Unless you’ve been living in an IT-less cave for the last 16 years, you’re probably well aware of the Managed By field in an Active Directory group, as well as the option to allow that specified manager to update group membership. When Microsoft created those fields, the intention was surely to help organizations distribute the workload of managing groups and help maintain a more secure environment. In practice, however, this tool doesn’t necessarily deliver the desired result.
Groups get ignored for long periods of time, memberships get stale or bloated, and no one has any idea of what permissions have been assigned — or maybe they’re not even being used. These manager-related fields may just be sitting there waiting for you to assign an owner.
Regardless of whether a manager is assigned or not, does anyone in the organization actually own a given group?
The answer to this question is not as simple as you might think. We need to look at three possibilities that exist for any given group’s management-related fields:
- Nothing specified: Your organization is simply leaving it up to IT to “manage” group membership. (I used quotes there to sarcastically indicate that no one is really going to do anything. After all, groups just don’t get the attention they deserve.)
- Managed By, but no Manager Can Update: You’ve selected a manager, but it’s in title only. The person specified is probably someone closer to the group’s membership, such as a department head or a line of business owner (and that’s a good thing, as IT can’t do this alone). However, you are still holding back the reigns of management and waiting (and waiting…) on IT to make membership changes.
- Both populated: OK, so now we’re getting somewhere. You’ve specified a user or group that can actively manage memberships. But it remains to be seen if the manager is actually making changes. More on this later….
In answer to the question above, you may be thinking the answer is no if your situation is either of the first two or yes if your situation is the third. Right? Wrong. None of these necessarily indicate that anyone is doing any kind of actual management of a group. They only specify that someone has been selected and is — potentially — empowered to do so.
To truly answer the question, IT needs to put some accountability in place, holding those responsible for a given group answerable for their actions (or inactions). There are three ways to tell if someone is actively owning a group or not:
- Is the group’s membership actively being managed? Periodic reviews should be setup to ensure that membership is up to date and properly reflects the current roles of users within your organization.
- Are the group’s permissions actively being managed? Similarly, someone needs to review the permissions with IT regularly to make sure that the permissions both allow users to accomplish their jobs and ensure the security of data and systems.
- Should the group continue to exist? In some cases, a group is no longer needed. (When is the last time you deleted a group? Probably never, right?) So, the owner should periodically attest to a group’s necessity. Otherwise, get rid of it.
If IT is asking these questions of group managers — and getting back answers — then you definitely have an owner of a group. If you have no one to ask, or simply aren’t getting back any answers, then your groups don’t have ownership in place.

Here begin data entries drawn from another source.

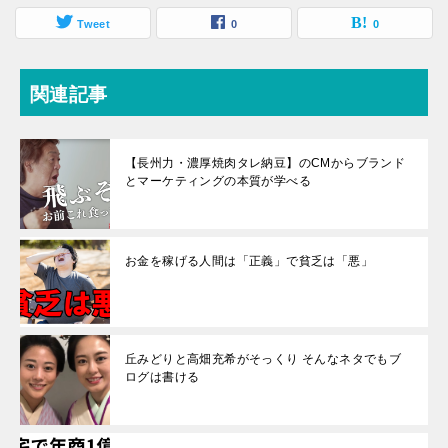
Tweet
0
0
関連記事
【長州力・濃厚焼肉タレ納豆】のCMからブランド
とマーケティングの本質が学べる
お金を稼げる人間は「正義」で貧乏は「悪」
丘みどりと高畑充希がそっくり そんなネタでもブ
ログは書ける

Someone definitely needs to own each group in your Active Directory. And it’s equally important for IT to “own” those owners. At the end of the day, you need to create an environment where IT provides the service of Active Directory, but the ownership of a group, its members, its assigned security, and the daily management of said group all need to belong to someone who is close to a group’s usage and not someone who may be several degrees of separation away. In this way, IT can simply be responsible for putting accountability in place, and ensuring that the group owners are doing their job.